++++ SOURCE MATERIAL ++++

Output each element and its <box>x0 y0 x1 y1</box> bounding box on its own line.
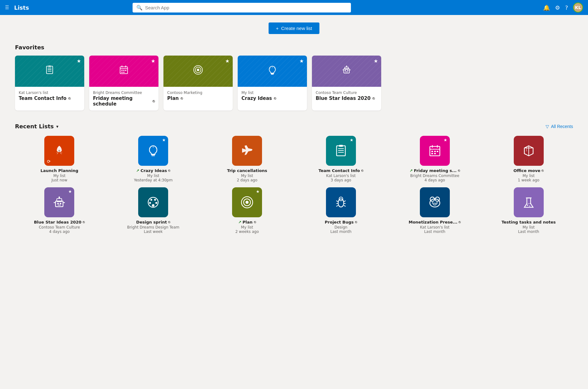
share-icon: ⎋ <box>372 96 375 101</box>
favorite-card-name: Blue Star Ideas 2020 ⎋ <box>316 96 377 101</box>
star-icon: ★ <box>299 58 304 64</box>
recent-card-r6[interactable]: Office move⎋ My list 1 week ago <box>484 136 573 182</box>
share-icon: ⎋ <box>542 169 544 173</box>
svg-rect-46 <box>431 151 433 152</box>
recent-card-r9[interactable]: ★ ↗Plan⎋ My list 2 weeks ago <box>203 187 292 234</box>
recent-card-r5[interactable]: ★ ↗Friday meeting s...⎋ Bright Dreams Co… <box>390 136 479 182</box>
svg-rect-41 <box>339 145 343 147</box>
svg-line-35 <box>150 148 150 148</box>
svg-line-36 <box>156 148 157 148</box>
svg-point-90 <box>527 204 528 206</box>
recent-icon: ★ <box>232 187 262 217</box>
favorite-card-body: Contoso Marketing Plan ⎋ <box>163 87 233 105</box>
favorite-card-header: ★ <box>15 56 84 87</box>
favorite-card-header: ★ <box>89 56 158 87</box>
avatar[interactable]: KL <box>573 2 583 12</box>
settings-icon[interactable]: ⚙ <box>555 4 560 11</box>
recent-card-owner: My list <box>134 174 173 178</box>
svg-line-79 <box>344 205 346 206</box>
favorite-card-fav3[interactable]: ★ Contoso Marketing Plan ⎋ <box>163 56 233 111</box>
recent-card-r11[interactable]: Monetization Prese...⎋ Kat Larson's list… <box>390 187 479 234</box>
share-icon: ⎋ <box>153 99 155 103</box>
recent-card-time: 3 days ago <box>318 178 363 182</box>
svg-rect-4 <box>48 66 51 67</box>
filter-icon: ▽ <box>546 124 549 129</box>
svg-point-25 <box>347 70 348 71</box>
favorite-card-fav4[interactable]: ★ My list Crazy Ideas ⎋ <box>238 56 307 111</box>
recent-card-name: ↗Plan⎋ <box>235 220 259 224</box>
recent-card-time: Last month <box>409 229 461 234</box>
svg-line-75 <box>344 201 346 202</box>
notification-icon[interactable]: 🔔 <box>543 4 550 11</box>
favorite-card-body: Kat Larson's list Team Contact Info ⎋ <box>15 87 84 105</box>
app-launcher-icon[interactable]: ⠿ <box>5 4 9 11</box>
recent-icon: ★ <box>138 136 168 166</box>
recent-card-name: Launch Planning <box>41 168 78 173</box>
recent-card-info: ↗Friday meeting s...⎋ Bright Dreams Comm… <box>410 168 460 182</box>
recent-icon: ★ <box>420 136 450 166</box>
svg-point-84 <box>434 204 435 204</box>
star-badge: ★ <box>162 138 166 142</box>
recent-card-time: 2 days ago <box>227 178 267 182</box>
recent-card-time: Yesterday at 4:30pm <box>134 178 173 182</box>
recent-card-r2[interactable]: ★ ↗Crazy Ideas⎋ My list Yesterday at 4:3… <box>109 136 198 182</box>
favorite-card-fav2[interactable]: ★ Bright Dreams Committee Friday meeting… <box>89 56 158 111</box>
svg-point-65 <box>154 199 156 201</box>
recent-icon: ⟳ <box>44 136 74 166</box>
favorite-card-fav1[interactable]: ★ Kat Larson's list Team Contact Info ⎋ <box>15 56 84 111</box>
favorite-card-body: My list Crazy Ideas ⎋ <box>238 87 307 105</box>
svg-rect-49 <box>431 153 433 154</box>
recent-card-owner: My list <box>235 225 259 229</box>
loading-badge: ⟳ <box>47 159 51 164</box>
share-icon: ⎋ <box>458 169 460 173</box>
recent-card-name: Project Bugs⎋ <box>325 220 357 224</box>
share-icon: ⎋ <box>168 220 170 224</box>
chevron-down-icon[interactable]: ▾ <box>56 124 58 129</box>
recent-card-r7[interactable]: ★ Blue Star Ideas 2020⎋ Contoso Team Cul… <box>15 187 104 234</box>
recent-card-name: Monetization Prese...⎋ <box>409 220 461 224</box>
svg-point-62 <box>59 197 60 198</box>
svg-point-67 <box>155 202 157 204</box>
header-right-actions: 🔔 ⚙ ? KL <box>543 2 583 12</box>
favorite-card-owner: My list <box>241 91 303 95</box>
search-input[interactable] <box>145 5 347 10</box>
recent-card-owner: Bright Dreams Committee <box>410 174 460 178</box>
recent-card-info: Trip cancellations My list 2 days ago <box>227 168 267 182</box>
recent-card-owner: My list <box>502 225 556 229</box>
svg-point-85 <box>435 204 436 204</box>
recent-card-info: Blue Star Ideas 2020⎋ Contoso Team Cultu… <box>34 220 85 234</box>
recent-card-r1[interactable]: ⟳ Launch Planning My list Just now <box>15 136 104 182</box>
favorite-card-owner: Bright Dreams Committee <box>93 91 155 95</box>
recent-card-r3[interactable]: Trip cancellations My list 2 days ago <box>203 136 292 182</box>
favorite-card-fav5[interactable]: ★ Contoso Team Culture Blue Star Ideas 2… <box>312 56 381 111</box>
share-icon: ⎋ <box>361 169 363 173</box>
svg-line-21 <box>274 68 275 68</box>
star-icon: ★ <box>374 58 378 64</box>
all-recents-button[interactable]: ▽ All Recents <box>546 124 573 129</box>
favorite-card-name: Crazy Ideas ⎋ <box>241 96 303 101</box>
recent-icon <box>232 136 262 166</box>
recent-card-name: Team Contact Info⎋ <box>318 168 363 173</box>
svg-point-87 <box>436 202 438 204</box>
recent-card-info: Team Contact Info⎋ Kat Larson's list 3 d… <box>318 168 363 182</box>
favorite-card-icon <box>341 64 352 78</box>
favorite-card-icon <box>118 64 129 78</box>
recent-card-r12[interactable]: Testing tasks and notes My list Last mon… <box>484 187 573 234</box>
recent-header: Recent Lists ▾ ▽ All Recents <box>15 123 573 130</box>
help-icon[interactable]: ? <box>565 4 568 11</box>
recent-card-owner: My list <box>41 174 78 178</box>
favorite-card-icon <box>44 64 55 78</box>
star-badge: ★ <box>68 189 72 194</box>
share-icon: ⎋ <box>68 96 70 101</box>
recent-card-r10[interactable]: Project Bugs⎋ Design Last month <box>297 187 386 234</box>
create-new-list-button[interactable]: + Create new list <box>269 22 320 34</box>
svg-point-64 <box>150 199 152 201</box>
share-icon: ⎋ <box>355 220 357 224</box>
svg-point-24 <box>345 70 346 71</box>
recent-icon <box>514 187 544 217</box>
recent-icon: ★ <box>44 187 74 217</box>
recent-card-r8[interactable]: Design sprint⎋ Bright Dreams Design Team… <box>109 187 198 234</box>
recent-card-owner: Design <box>325 225 357 229</box>
recent-card-time: Last month <box>325 229 357 234</box>
recent-card-r4[interactable]: ★ Team Contact Info⎋ Kat Larson's list 3… <box>297 136 386 182</box>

++++

### WHAT YOU NEED TO DO:
Tally the lines above containing "Friday". Answer with the count only.

### WRITTEN SOLUTION:
3